Monitorama PDX was a fantastic conference. Lots of engineers, lots of diversity, not a lot of bullshit. Jason Dixon and his minions are some top-notch conference-runners.
As someone who loves to see math everywhere, I was absolutely psyched at the mathiness of the talks at Monitorama 2014. I mean, damn. Here, watch my favorite talk: Noah Kantrowitz’s.
I studied physics in college, and I worked in computational research, so the Fourier Transform was a huge deal for me. In his talk, Noah gives some really interesting takes on the application of digital signal processing techniques to ops. I came home inspired by this talk and immediately started trying my hand at this stuff.
What Fourier analysis is
“FOUR-ee-ay” or if you want to be French about it “FOO-ree-ay” with a hint of phlegm on the “r”.
Fourier analysis is used in all sorts of fields that study waves. I learned about it when I was studying physics in college, but it’s most notably popular in digital signal processing.
It’s a thing you can do to waves. Let’s take sound waves, for instance. When you digitize a sound wave, you _sample_ it at a certain frequency: some number of times every second, you write down the strength of the wave. For sound, this sampling frequency is usually 44100 Hz (44,100 times a second).
Why 44100 Hz? Well, the highest pitch that can be heard by the human ear is around 20000 Hz, and you can only reconstitute frequencies from a digital signal at up to half the sampling rate. We don’t need to capture frequencies we can’t hear, so we don’t need to sample any faster than twice our top hearing frequency.
Now what Fourier analysis lets you do is look at a given wave and determine the frequencies that were superimposed to create it. Take the example of a pure middle C (this is R code):
library(ggplot2) signal = data.frame(t=seq(0, .1, 1/44100)) signal$a = cos(signal$t * 261.625) qplot(data=signal, t, a, geom='line', color=I('blue'), size=I(2)) + ylab('Amplitude') + xlab('Time (seconds)') + ggtitle('Middle C')
Pass this through a Fourier transform and you get:
fourier = data.frame(v=fft(signal$a)) # The first value of fourier$v will be a (zero) DC # component we don't care about: fourier = tail(fourier, nrow(fourier) - 1) # Also, a Fourier transform contains imaginary values, which # I'm going to ignore for the sake of this example: fourier$v = Re(fourier$v) # These are the frequencies represented by each value in the # Fourier transform: fourier$f = seq(10, 44100, 10) # And anything over half our sampling frequency is gonna be # garbage: fourier = subset(fourier, f <= 22050) qplot(data=fourier, f, v, geom='line', color=I('red'), size=I(2)) + ylab('Fourier Transform') + xlab('Frequency (Hz)') + ggtitle('Middle C Fourier Transform') + coord_cartesian(xlim=c(0,400))
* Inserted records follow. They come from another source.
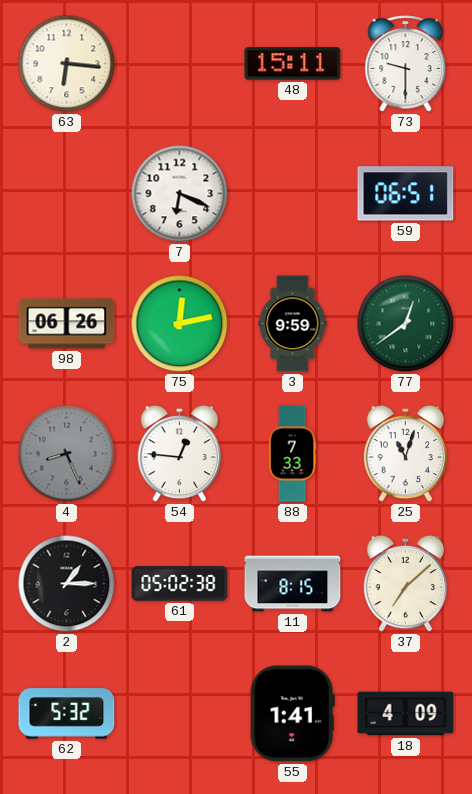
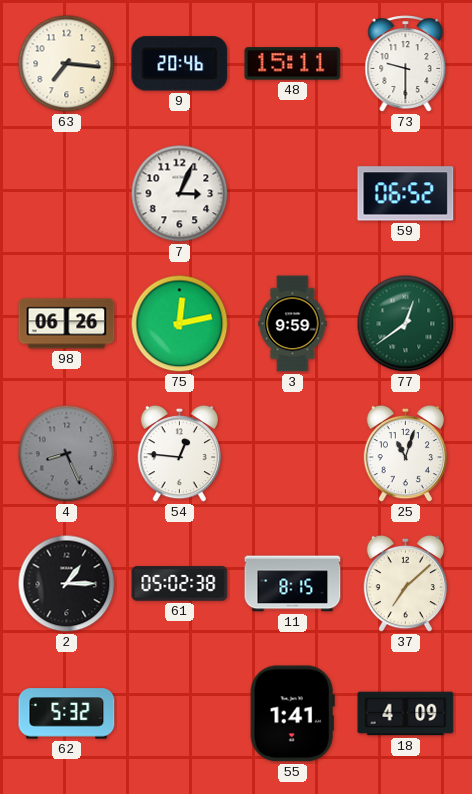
63: 6:16 -> 7:16
9: none -> 20:46
7: 6:19 -> 3:04
59: 06:51 -> 06:52
88: 7:33 -> none
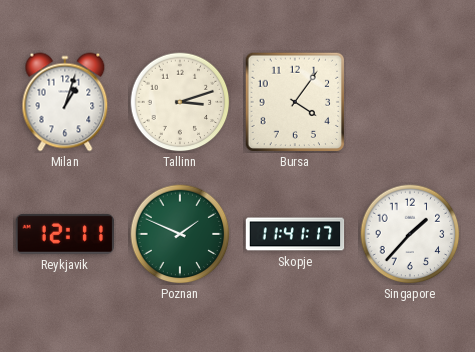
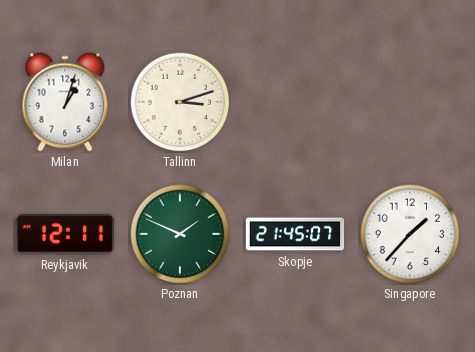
Bursa: 4:06 -> none
Skopje: 11:41 -> 21:45
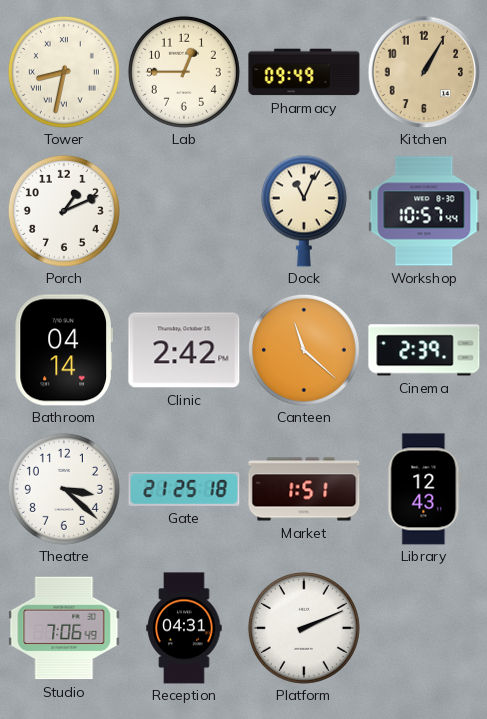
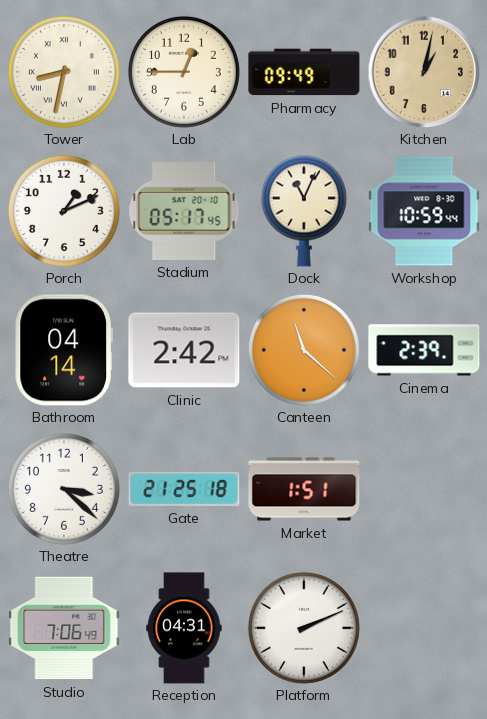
Kitchen: 1:05 -> 1:02
Stadium: none -> 05:17
Workshop: 10:57 -> 10:59
Library: 12:43 -> none
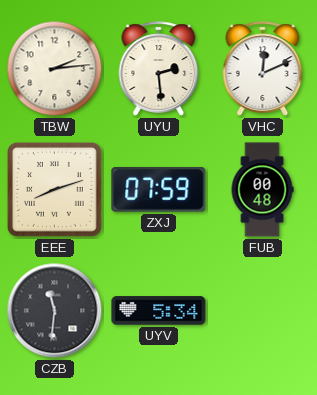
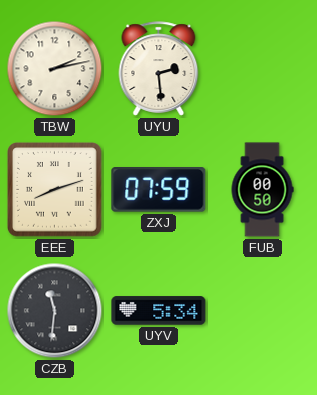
TBW: 2:14 -> 2:13
VHC: 12:11 -> none
FUB: 00:48 -> 00:50
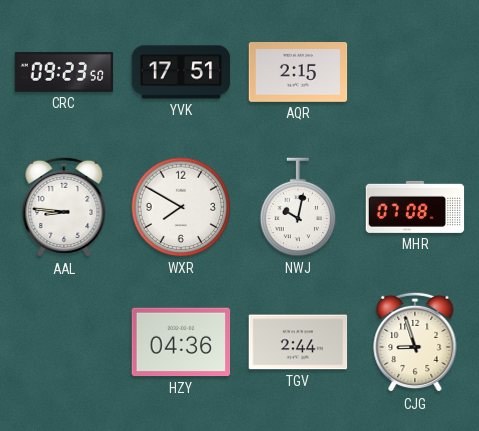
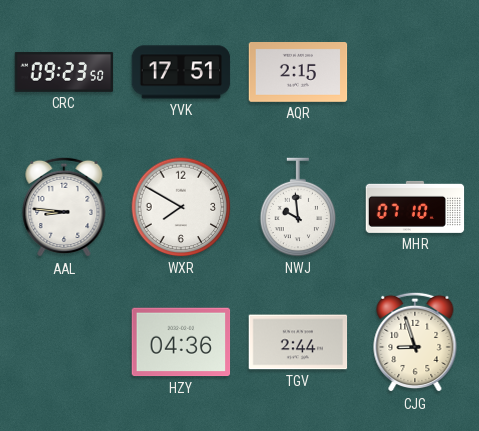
NWJ: 10:02 -> 9:59
MHR: 07:08 -> 07:10
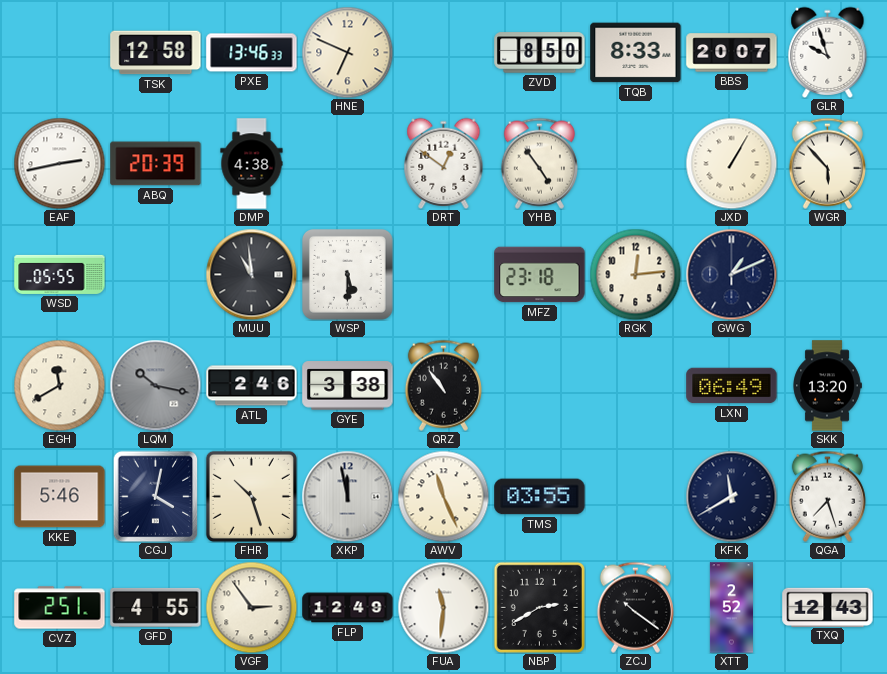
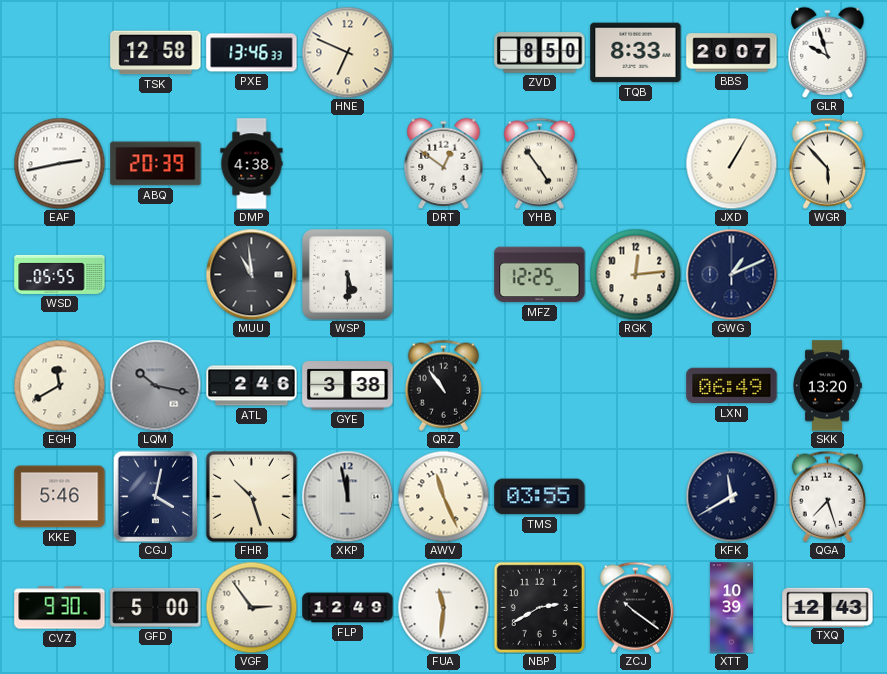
MFZ: 23:18 -> 12:25
CVZ: 2:51 -> 9:30
GFD: 4:55 -> 5:00
XTT: 2:52 -> 10:39
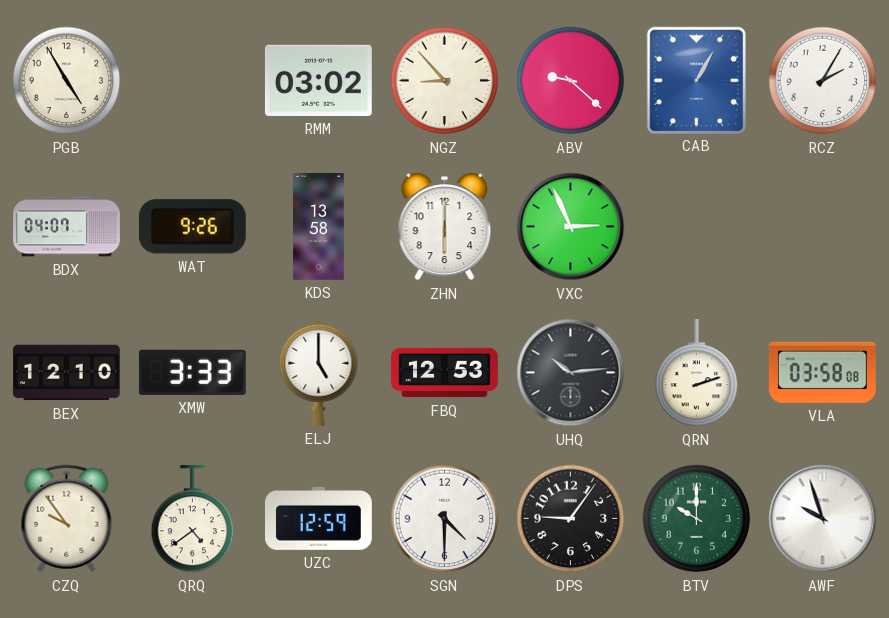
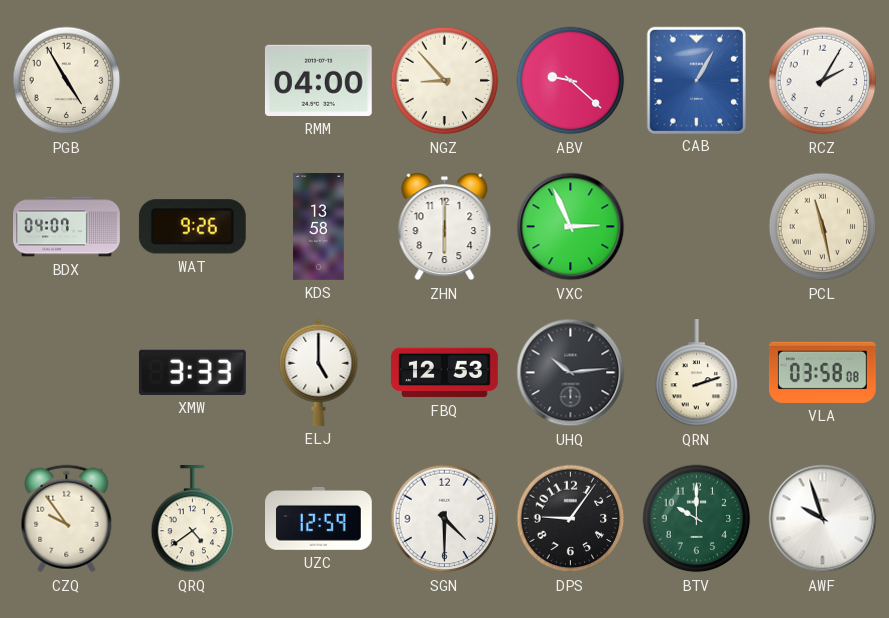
RMM: 03:02 -> 04:00
PCL: none -> 11:28
BEX: 12:10 -> none
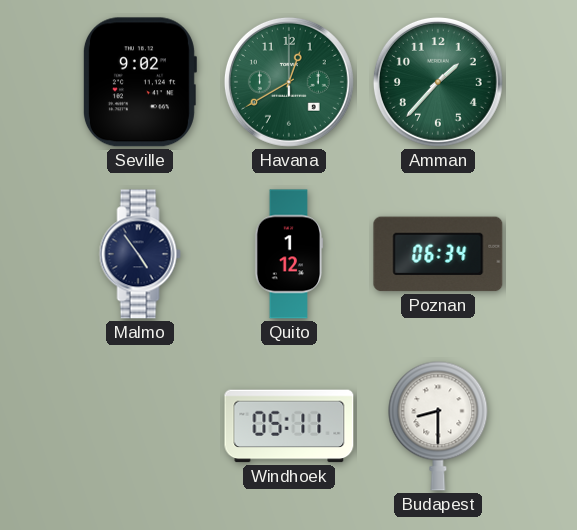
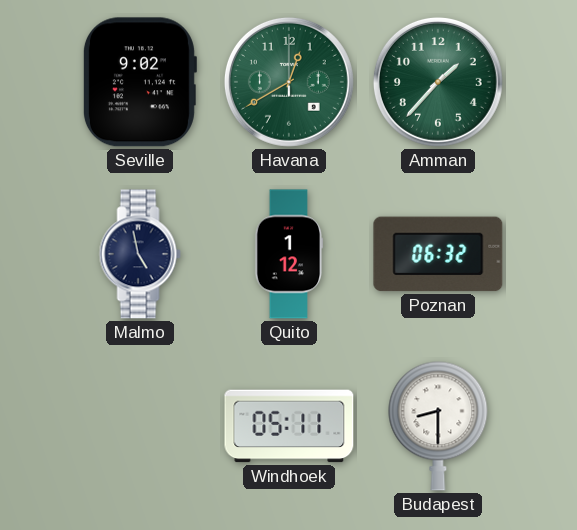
Malmo: 4:54 -> 4:58
Poznan: 06:34 -> 06:32
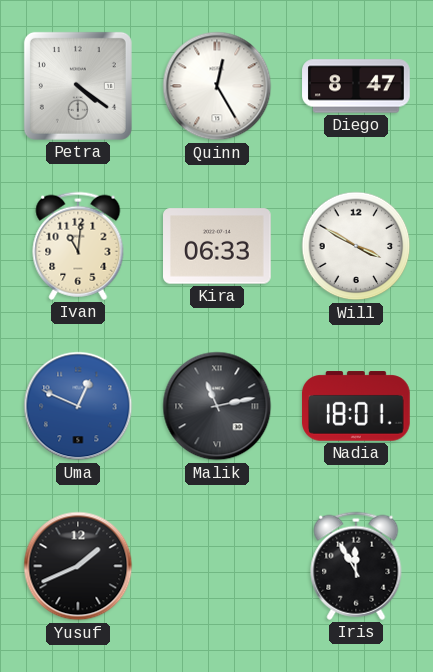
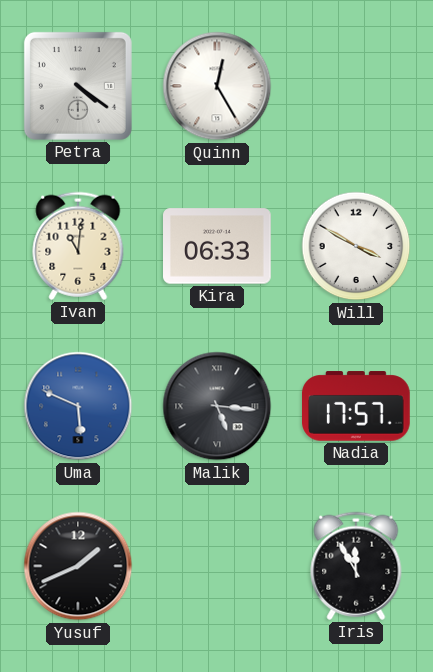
Diego: 8:47 -> none
Uma: 12:49 -> 5:49
Malik: 11:13 -> 5:16
Nadia: 18:01 -> 17:57
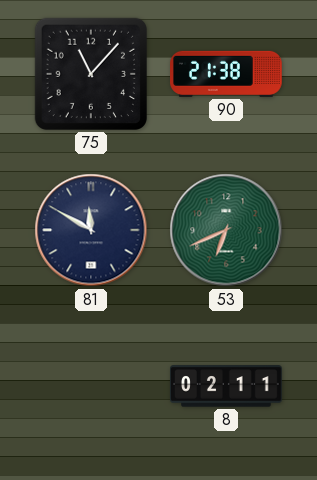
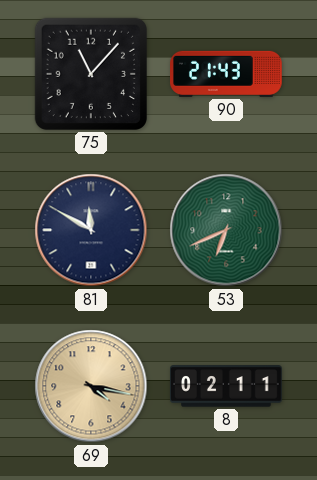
90: 21:38 -> 21:43
69: none -> 4:17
As you can see, there’s a spike at 261.625 Hz, which is the frequency of middle C. Why does it gradually go up, and then go negative and asymptotically come back to 0? That has to do with windowing, but let’s not worry about it. It’s an artifact of this being a numerical approximation of a Fourier Transform, rather than an analytical solution.
You can do Fourier analysis with equal success on a composition of frequencies, like a chord. Here’s a C7 chord, which consists of four notes:
signal$a = cos(signal$t * 261.625 * 2 * pi) + # C cos(signal$t * 329.63 * 2 * pi) + # E cos(signal$t * 392.00 * 2 * pi) + # G cos(signal$t * 466.16 * 2 * pi) + # B flat qplot(data=signal, t, a, geom='line', color=I('blue'), size=I(2)) + ylab('Amplitude') + xlab('Time (seconds)') + ggtitle('C7 chord')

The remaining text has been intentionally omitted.